Origami Seed starter sets from newspaper
- Fold paper in 3 equal parts
- cut slits down on both sides to 1/3 of the hight
- roll the rectangle and slide the slits into each other
- fold the outer, small parts back and fix them with a paper clip
- Choose a pipe with the diameter of your plug (2″ is great); cut the length of your plug + 1″ (3″).

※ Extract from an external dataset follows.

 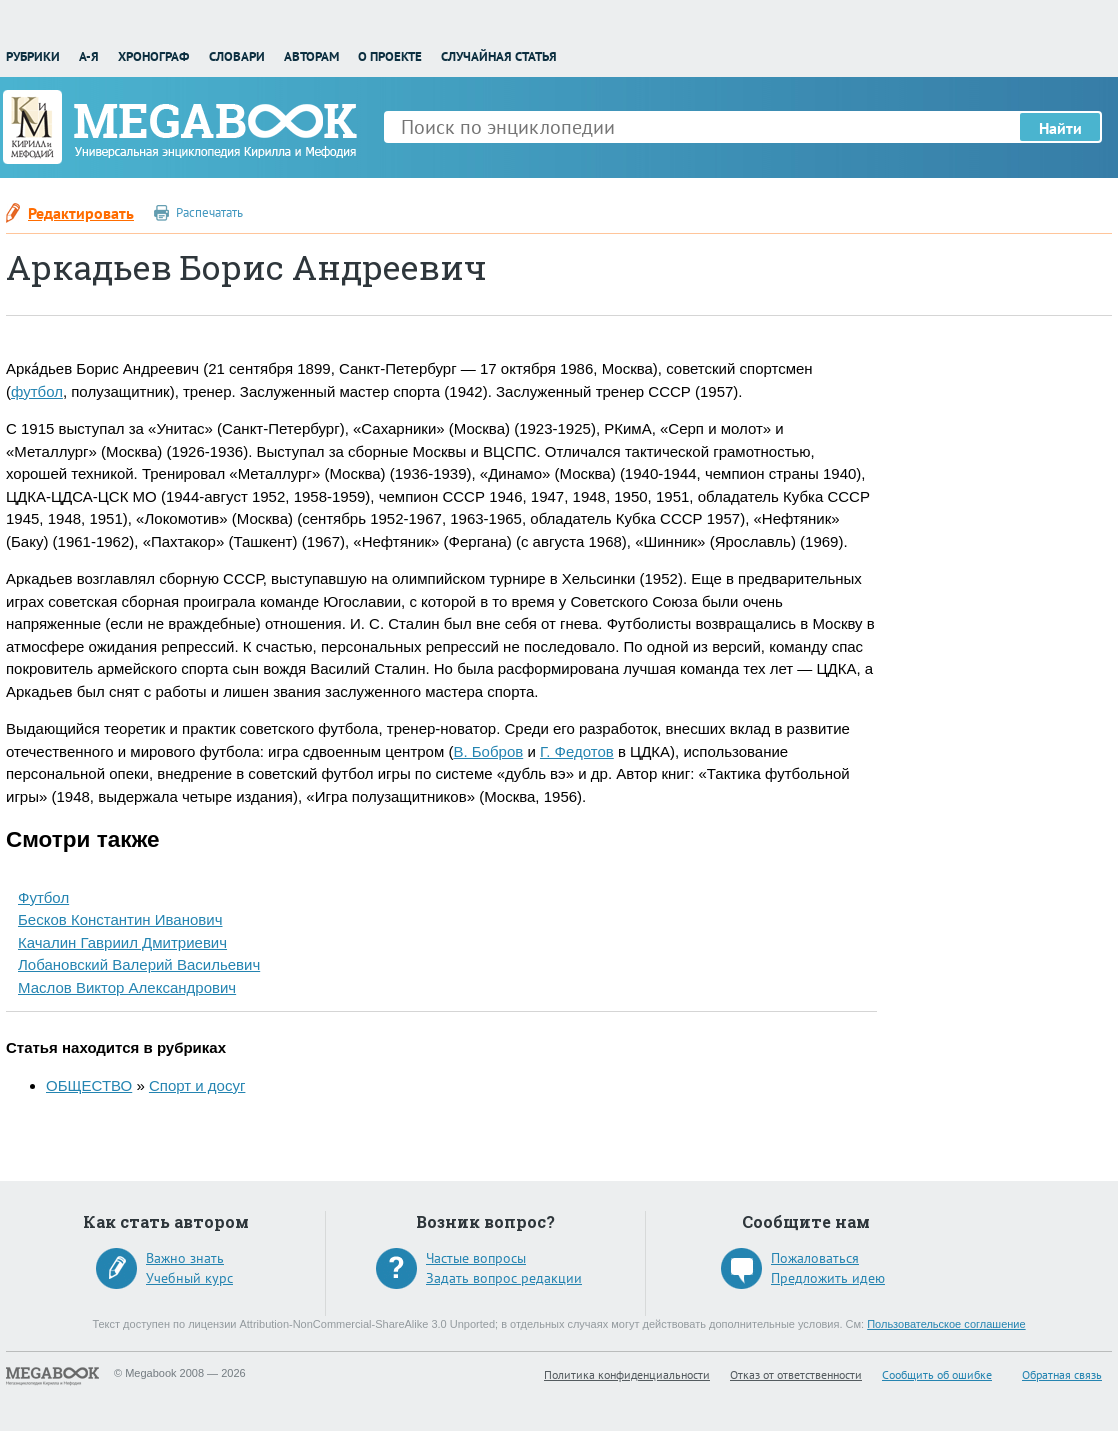 I want to click on Учебный курс, so click(x=189, y=1278).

- bolt 4″ long with some washers with a diameter that fits inside the pipe; you can add a wood plug if you wish
- push the pipe in a wet seed-soil-mix (see below); the mix should be moist so it sticks and holds
- Push out the plug into your seed tray
- place the seed in the whole and cover with vermiculite
- for seeds that need to be deeper: fill the pipe half, put the seed, fill the pipe up and make the plug
- 2 parts* coconut coir a good substitute for peat moss, because it is a much faster renewed material
- 1 part finished, sifted compost
- 1 part perlite is volcanic rock; you can also use vermiculite or simple coarse sand. All these 3 ingrediences help to prevent the soil from compacting and ensure good drainage; perlite and vermiculite have the additional advantage that they can hold much water.